Topics

Basic Filtering

Label vs position selection: Use .loc for label-based indexing, .iloc for positional indexing.

  • .loc: Index labels or boolean masks
  • .iloc: Integer positions
df.loc['2025-01-01']           # select rows with index label "2025-01-01"
df.loc[df['value'] > 0, 'id']  # filter rows by condition, get 'id'
df.iloc[0:5, [1, 3]]           # first 5 rows, columns at 1 and 3

.at (label-based) or .iat (position-based) are faster for single value access

Boolean filtering: Boolean masks filter DataFrames. Combine conditions with & (AND), | (OR), and use parentheses.

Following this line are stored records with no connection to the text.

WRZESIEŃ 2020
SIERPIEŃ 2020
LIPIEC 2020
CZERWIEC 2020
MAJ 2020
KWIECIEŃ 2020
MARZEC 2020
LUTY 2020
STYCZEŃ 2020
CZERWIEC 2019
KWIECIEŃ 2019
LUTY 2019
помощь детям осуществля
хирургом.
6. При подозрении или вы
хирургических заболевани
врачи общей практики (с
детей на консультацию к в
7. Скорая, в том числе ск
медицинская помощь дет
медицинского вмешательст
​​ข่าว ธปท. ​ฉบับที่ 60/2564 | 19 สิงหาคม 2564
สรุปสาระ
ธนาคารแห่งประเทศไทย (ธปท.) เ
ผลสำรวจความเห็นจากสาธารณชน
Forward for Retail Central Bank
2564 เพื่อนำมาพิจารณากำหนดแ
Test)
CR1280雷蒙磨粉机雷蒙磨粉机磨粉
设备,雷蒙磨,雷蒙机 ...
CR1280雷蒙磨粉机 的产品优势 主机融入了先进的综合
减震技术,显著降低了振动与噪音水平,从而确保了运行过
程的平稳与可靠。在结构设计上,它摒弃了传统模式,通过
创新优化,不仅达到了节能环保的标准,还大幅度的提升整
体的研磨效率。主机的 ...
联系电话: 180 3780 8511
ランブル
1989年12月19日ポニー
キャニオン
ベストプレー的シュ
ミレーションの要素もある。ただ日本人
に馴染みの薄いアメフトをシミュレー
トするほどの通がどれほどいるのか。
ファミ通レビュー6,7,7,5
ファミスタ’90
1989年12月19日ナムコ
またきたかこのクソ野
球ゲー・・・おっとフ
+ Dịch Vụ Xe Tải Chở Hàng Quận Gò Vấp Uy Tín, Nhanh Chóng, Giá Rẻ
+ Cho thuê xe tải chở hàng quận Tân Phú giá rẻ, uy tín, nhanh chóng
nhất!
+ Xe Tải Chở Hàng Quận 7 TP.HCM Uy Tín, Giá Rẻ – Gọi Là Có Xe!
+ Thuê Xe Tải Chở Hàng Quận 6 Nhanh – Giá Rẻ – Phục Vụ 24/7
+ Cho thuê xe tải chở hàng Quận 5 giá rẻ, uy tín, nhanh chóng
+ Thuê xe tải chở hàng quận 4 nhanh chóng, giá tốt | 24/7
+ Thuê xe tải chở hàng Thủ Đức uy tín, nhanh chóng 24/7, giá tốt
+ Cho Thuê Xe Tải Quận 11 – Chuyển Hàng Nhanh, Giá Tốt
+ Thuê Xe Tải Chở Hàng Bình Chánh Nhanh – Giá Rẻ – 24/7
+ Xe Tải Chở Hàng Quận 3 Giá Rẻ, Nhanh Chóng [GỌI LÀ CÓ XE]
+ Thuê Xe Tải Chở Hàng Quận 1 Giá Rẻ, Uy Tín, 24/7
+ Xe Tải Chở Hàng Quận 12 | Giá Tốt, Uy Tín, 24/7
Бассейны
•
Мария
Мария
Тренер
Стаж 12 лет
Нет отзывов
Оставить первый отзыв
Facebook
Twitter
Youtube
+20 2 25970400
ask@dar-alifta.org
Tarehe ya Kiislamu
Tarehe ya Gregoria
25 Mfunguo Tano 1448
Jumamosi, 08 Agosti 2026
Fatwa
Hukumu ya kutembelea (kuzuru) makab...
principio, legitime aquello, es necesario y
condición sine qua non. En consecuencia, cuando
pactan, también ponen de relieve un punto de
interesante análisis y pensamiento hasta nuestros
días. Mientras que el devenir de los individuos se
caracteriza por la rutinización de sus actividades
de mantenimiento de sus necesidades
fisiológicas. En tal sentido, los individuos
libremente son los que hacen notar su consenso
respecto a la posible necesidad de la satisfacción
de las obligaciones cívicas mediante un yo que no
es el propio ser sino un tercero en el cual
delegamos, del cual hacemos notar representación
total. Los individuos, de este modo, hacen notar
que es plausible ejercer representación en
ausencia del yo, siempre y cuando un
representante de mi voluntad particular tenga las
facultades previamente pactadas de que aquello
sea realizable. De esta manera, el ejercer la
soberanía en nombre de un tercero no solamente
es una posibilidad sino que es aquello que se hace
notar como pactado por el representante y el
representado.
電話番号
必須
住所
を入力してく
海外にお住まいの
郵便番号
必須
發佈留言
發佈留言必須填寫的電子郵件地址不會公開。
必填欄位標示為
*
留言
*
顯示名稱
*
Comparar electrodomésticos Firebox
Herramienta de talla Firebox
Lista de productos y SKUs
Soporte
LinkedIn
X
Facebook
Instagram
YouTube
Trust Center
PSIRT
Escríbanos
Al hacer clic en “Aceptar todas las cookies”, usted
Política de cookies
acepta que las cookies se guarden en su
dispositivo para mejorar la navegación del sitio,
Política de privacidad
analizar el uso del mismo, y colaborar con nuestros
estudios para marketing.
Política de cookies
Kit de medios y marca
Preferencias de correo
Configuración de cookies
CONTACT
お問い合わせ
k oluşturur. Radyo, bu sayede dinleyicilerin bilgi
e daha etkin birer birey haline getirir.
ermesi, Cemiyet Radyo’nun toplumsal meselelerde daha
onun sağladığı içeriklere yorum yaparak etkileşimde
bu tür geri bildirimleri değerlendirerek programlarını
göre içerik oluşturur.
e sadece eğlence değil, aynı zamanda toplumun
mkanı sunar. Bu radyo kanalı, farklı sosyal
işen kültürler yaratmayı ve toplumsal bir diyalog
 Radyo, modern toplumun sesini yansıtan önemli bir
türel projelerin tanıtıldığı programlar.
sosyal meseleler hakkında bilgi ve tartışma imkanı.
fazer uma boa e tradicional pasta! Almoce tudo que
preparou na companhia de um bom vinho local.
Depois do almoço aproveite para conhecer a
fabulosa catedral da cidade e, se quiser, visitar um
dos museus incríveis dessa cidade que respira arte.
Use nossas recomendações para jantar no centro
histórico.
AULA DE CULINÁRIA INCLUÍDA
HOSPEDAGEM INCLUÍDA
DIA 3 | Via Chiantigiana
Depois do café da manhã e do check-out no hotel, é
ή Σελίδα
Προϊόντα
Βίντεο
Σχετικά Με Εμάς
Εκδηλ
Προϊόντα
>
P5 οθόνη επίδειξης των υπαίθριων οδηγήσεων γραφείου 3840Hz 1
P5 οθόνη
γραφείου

mask = (df['age'] > 30) & (df['income'] < 50_000)
subset = df[mask]
subset = df[df['category'] != 'X']

.isin performs membership checks:

df[df['country'].isin(['USA', 'Canada'])]
df[df['score'].between(0, 100)]    # numeric range filter (inclusive)

Query strings: Filter using DataFrame.query(expr) with pandas-safe expression strings. Concise, leverages numexpr engine for speed.

df.query('age > 30 and income < 50000')
min_val = 5
df.query('value >= @min_val or category == "A"')  # use @ for external vars

Tip

query/eval may be faster than complex boolean indexing, avoids intermediate arrays.

Filtering with eval: Use df.eval("df.col > 2") using expression strings (can also include boolean masks). Vectorized evaluation improves performance for complex expressions.

import math
df[df.eval('math.sin(df.a)>0')] # fast filtering

Multi-index slicing: Use .loc with tuples/pd.IndexSlice for DataFrames with MultiIndex to slice by partial levels.

  • Example: df.loc[('StoreA', slice('2025-01','2025-02')), :] selects data for StoreA in Jan-Feb 2025
  • Use df.xs() (cross-section) to select along a level by label: df.xs('StoreA', level='store')

Select and Assign

Conditional assignment: Use np.where for vectorized if-else logic. It chooses elements from two options based on a boolean condition array:

df['sign'] = np.where(df['balance'] >= 0, 'Positive', 'Negative')

For multiple conditions, use np.select:

conditions = [df['score'] >= 90, df['score'] >= 60]
choices = ['A', 'B']
df['grade'] = np.select(conditions, choices, default='C')

These are much faster than iterating or using apply row by row.

DataFrame.where and mask: df.where(cond, other) keeps original values where cond is True and uses other where False. df.mask(cond, other) does the inverse (replaces where condition is True). This is useful for bulk value setting:

df['adjusted'] = df['value'].where(df['value'] >= 0, 0)  # set negatives to 0
# equivalent using mask:
df['adjusted'] = df['value'].mask(df['value'] < 0, 0)

Tip

You can also fill entire DataFrame cells conditionally (e.g., replace all negative entries with NaN: df.mask(df < 0, np.nan)).